[MATERIAL PROVIDED — start]

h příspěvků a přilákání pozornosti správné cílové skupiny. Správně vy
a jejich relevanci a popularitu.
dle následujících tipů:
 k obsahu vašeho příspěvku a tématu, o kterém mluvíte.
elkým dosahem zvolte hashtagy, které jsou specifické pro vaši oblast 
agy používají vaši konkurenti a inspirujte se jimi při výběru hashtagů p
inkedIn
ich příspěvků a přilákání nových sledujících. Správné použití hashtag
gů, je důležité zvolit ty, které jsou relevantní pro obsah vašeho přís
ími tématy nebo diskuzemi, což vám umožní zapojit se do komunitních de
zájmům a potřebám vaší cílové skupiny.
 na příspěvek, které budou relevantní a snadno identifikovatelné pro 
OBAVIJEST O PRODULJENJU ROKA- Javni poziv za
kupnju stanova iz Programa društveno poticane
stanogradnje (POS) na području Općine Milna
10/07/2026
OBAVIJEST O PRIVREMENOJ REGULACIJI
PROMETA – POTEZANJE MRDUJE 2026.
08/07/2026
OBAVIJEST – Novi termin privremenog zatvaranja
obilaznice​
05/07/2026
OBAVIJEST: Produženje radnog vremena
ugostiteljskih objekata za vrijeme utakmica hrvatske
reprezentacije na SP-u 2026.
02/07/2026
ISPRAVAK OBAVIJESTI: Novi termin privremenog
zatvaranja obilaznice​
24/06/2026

[MATERIAL PROVIDED — finish]

Copy every line of the data where "skupiny" is found.

- TASK RESULT
h příspěvků a přilákání pozornosti správné cílové skupiny. Správně vy
zájmům a potřebám vaší cílové skupiny.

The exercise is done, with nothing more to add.